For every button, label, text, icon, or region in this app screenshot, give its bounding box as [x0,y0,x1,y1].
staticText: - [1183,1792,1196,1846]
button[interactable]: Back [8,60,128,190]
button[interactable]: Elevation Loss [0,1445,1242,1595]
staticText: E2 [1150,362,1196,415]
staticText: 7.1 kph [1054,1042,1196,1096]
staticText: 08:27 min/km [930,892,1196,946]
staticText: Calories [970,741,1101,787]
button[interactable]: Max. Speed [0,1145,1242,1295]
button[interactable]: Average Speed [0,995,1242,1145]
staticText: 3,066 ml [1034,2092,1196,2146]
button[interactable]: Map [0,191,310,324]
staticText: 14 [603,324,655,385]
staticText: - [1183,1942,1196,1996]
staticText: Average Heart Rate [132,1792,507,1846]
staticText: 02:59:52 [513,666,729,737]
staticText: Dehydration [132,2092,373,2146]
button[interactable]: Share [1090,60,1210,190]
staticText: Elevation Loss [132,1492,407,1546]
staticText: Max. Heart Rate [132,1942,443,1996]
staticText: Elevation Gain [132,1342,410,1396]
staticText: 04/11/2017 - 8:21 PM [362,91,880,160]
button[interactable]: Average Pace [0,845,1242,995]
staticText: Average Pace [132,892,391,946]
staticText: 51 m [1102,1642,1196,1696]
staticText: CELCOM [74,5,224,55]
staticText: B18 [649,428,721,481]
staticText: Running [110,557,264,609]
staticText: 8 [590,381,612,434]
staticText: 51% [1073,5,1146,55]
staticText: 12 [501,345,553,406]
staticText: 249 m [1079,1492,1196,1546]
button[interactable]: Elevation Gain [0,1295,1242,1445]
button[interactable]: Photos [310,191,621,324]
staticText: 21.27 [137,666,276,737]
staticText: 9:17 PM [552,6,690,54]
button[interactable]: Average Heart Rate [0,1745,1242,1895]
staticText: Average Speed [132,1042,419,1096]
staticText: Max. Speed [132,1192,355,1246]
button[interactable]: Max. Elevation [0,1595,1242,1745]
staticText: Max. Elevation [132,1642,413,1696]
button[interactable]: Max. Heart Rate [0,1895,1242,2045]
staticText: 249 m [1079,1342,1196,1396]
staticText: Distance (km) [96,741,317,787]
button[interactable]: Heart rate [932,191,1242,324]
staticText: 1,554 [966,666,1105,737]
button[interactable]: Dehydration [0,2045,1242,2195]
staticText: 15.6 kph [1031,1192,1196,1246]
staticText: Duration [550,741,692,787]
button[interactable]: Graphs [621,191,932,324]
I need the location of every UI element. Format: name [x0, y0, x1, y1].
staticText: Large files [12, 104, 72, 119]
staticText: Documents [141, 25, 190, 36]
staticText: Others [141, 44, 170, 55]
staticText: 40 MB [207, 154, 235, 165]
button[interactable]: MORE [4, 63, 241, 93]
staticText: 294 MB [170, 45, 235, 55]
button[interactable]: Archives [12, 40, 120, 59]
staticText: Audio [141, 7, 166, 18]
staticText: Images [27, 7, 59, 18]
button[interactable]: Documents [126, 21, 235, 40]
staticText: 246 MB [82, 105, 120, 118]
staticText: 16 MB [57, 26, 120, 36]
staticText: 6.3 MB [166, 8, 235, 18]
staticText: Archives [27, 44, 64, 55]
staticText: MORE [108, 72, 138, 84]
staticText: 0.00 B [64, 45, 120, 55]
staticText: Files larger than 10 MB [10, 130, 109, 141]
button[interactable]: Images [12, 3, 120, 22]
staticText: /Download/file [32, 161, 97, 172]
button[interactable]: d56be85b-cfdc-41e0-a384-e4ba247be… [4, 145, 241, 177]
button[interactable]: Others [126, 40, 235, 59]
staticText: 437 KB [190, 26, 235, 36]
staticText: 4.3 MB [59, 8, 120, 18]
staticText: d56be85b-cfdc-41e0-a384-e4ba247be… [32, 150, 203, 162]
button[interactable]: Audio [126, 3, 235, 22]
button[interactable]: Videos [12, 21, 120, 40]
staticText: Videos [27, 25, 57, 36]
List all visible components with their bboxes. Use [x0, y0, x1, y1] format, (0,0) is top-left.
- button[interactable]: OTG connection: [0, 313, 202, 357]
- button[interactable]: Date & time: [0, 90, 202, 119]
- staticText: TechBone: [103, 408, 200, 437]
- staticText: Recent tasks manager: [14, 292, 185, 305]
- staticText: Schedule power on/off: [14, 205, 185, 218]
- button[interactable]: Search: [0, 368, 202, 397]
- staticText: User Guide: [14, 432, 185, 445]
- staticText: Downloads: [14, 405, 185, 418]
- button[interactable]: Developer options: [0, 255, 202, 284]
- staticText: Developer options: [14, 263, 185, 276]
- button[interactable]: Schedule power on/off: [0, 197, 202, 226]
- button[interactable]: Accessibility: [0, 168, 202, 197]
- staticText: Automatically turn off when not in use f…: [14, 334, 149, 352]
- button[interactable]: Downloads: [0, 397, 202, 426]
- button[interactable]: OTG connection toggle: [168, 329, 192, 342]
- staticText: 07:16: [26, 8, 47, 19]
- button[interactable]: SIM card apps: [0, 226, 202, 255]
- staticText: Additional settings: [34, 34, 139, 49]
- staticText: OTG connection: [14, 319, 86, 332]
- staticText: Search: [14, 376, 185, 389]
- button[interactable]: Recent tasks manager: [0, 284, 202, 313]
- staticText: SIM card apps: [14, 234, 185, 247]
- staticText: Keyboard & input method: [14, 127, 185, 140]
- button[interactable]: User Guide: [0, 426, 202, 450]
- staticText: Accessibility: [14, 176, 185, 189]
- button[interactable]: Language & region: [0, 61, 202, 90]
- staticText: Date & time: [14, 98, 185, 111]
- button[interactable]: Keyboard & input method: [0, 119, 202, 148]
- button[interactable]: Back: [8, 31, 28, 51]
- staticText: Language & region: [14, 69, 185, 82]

- - -

### INSTRUCTIONS TO FOLLOW
Set down an exact copy of the entries above.

### RESULT FOR THIS TASK
For every button, label, text, icon, or region in this app screenshot, give its bounding box as [x0,y0,x1,y1].
staticText: - [1183,1792,1196,1846]
button[interactable]: Back [8,60,128,190]
button[interactable]: Elevation Loss [0,1445,1242,1595]
staticText: E2 [1150,362,1196,415]
staticText: 7.1 kph [1054,1042,1196,1096]
staticText: 08:27 min/km [930,892,1196,946]
staticText: Calories [970,741,1101,787]
button[interactable]: Max. Speed [0,1145,1242,1295]
button[interactable]: Average Speed [0,995,1242,1145]
staticText: 3,066 ml [1034,2092,1196,2146]
button[interactable]: Map [0,191,310,324]
staticText: 14 [603,324,655,385]
staticText: - [1183,1942,1196,1996]
staticText: Average Heart Rate [132,1792,507,1846]
staticText: 02:59:52 [513,666,729,737]
staticText: Dehydration [132,2092,373,2146]
button[interactable]: Share [1090,60,1210,190]
staticText: Elevation Loss [132,1492,407,1546]
staticText: Max. Heart Rate [132,1942,443,1996]
staticText: Elevation Gain [132,1342,410,1396]
staticText: 04/11/2017 - 8:21 PM [362,91,880,160]
button[interactable]: Average Pace [0,845,1242,995]
staticText: Average Pace [132,892,391,946]
staticText: 51 m [1102,1642,1196,1696]
staticText: CELCOM [74,5,224,55]
staticText: B18 [649,428,721,481]
staticText: Running [110,557,264,609]
staticText: 8 [590,381,612,434]
staticText: 51% [1073,5,1146,55]
staticText: 12 [501,345,553,406]
staticText: 249 m [1079,1492,1196,1546]
button[interactable]: Elevation Gain [0,1295,1242,1445]
button[interactable]: Photos [310,191,621,324]
staticText: 21.27 [137,666,276,737]
staticText: 9:17 PM [552,6,690,54]
button[interactable]: Average Heart Rate [0,1745,1242,1895]
staticText: Average Speed [132,1042,419,1096]
staticText: Max. Speed [132,1192,355,1246]
button[interactable]: Max. Elevation [0,1595,1242,1745]
staticText: Max. Elevation [132,1642,413,1696]
button[interactable]: Max. Heart Rate [0,1895,1242,2045]
staticText: 249 m [1079,1342,1196,1396]
staticText: Distance (km) [96,741,317,787]
button[interactable]: Heart rate [932,191,1242,324]
staticText: 1,554 [966,666,1105,737]
button[interactable]: Dehydration [0,2045,1242,2195]
staticText: 15.6 kph [1031,1192,1196,1246]
staticText: Duration [550,741,692,787]
button[interactable]: Graphs [621,191,932,324]
I need the location of every UI element. Format: name [x0, y0, x1, y1].
staticText: Large files [12, 104, 72, 119]
staticText: Documents [141, 25, 190, 36]
staticText: Others [141, 44, 170, 55]
staticText: 40 MB [207, 154, 235, 165]
button[interactable]: MORE [4, 63, 241, 93]
staticText: 294 MB [170, 45, 235, 55]
button[interactable]: Archives [12, 40, 120, 59]
staticText: Audio [141, 7, 166, 18]
staticText: Images [27, 7, 59, 18]
button[interactable]: Documents [126, 21, 235, 40]
staticText: 246 MB [82, 105, 120, 118]
staticText: 16 MB [57, 26, 120, 36]
staticText: 6.3 MB [166, 8, 235, 18]
staticText: Archives [27, 44, 64, 55]
staticText: MORE [108, 72, 138, 84]
staticText: 0.00 B [64, 45, 120, 55]
staticText: Files larger than 10 MB [10, 130, 109, 141]
button[interactable]: Images [12, 3, 120, 22]
staticText: /Download/file [32, 161, 97, 172]
button[interactable]: d56be85b-cfdc-41e0-a384-e4ba247be… [4, 145, 241, 177]
button[interactable]: Others [126, 40, 235, 59]
staticText: 437 KB [190, 26, 235, 36]
staticText: 4.3 MB [59, 8, 120, 18]
staticText: d56be85b-cfdc-41e0-a384-e4ba247be… [32, 150, 203, 162]
button[interactable]: Audio [126, 3, 235, 22]
button[interactable]: Videos [12, 21, 120, 40]
staticText: Videos [27, 25, 57, 36]
List all visible components with their bboxes. Use [x0, y0, x1, y1] format, (0,0) is top-left.
- button[interactable]: OTG connection: [0, 313, 202, 357]
- button[interactable]: Date & time: [0, 90, 202, 119]
- staticText: TechBone: [103, 408, 200, 437]
- staticText: Recent tasks manager: [14, 292, 185, 305]
- staticText: Schedule power on/off: [14, 205, 185, 218]
- button[interactable]: Search: [0, 368, 202, 397]
- staticText: User Guide: [14, 432, 185, 445]
- staticText: Downloads: [14, 405, 185, 418]
- button[interactable]: Developer options: [0, 255, 202, 284]
- staticText: Developer options: [14, 263, 185, 276]
- button[interactable]: Schedule power on/off: [0, 197, 202, 226]
- button[interactable]: Accessibility: [0, 168, 202, 197]
- staticText: Automatically turn off when not in use f…: [14, 334, 149, 352]
- button[interactable]: Downloads: [0, 397, 202, 426]
- button[interactable]: OTG connection toggle: [168, 329, 192, 342]
- staticText: 07:16: [26, 8, 47, 19]
- button[interactable]: SIM card apps: [0, 226, 202, 255]
- staticText: Additional settings: [34, 34, 139, 49]
- staticText: OTG connection: [14, 319, 86, 332]
- staticText: Search: [14, 376, 185, 389]
- button[interactable]: Recent tasks manager: [0, 284, 202, 313]
- staticText: SIM card apps: [14, 234, 185, 247]
- staticText: Keyboard & input method: [14, 127, 185, 140]
- button[interactable]: User Guide: [0, 426, 202, 450]
- staticText: Accessibility: [14, 176, 185, 189]
- button[interactable]: Language & region: [0, 61, 202, 90]
- staticText: Date & time: [14, 98, 185, 111]
- button[interactable]: Keyboard & input method: [0, 119, 202, 148]
- button[interactable]: Back: [8, 31, 28, 51]
- staticText: Language & region: [14, 69, 185, 82]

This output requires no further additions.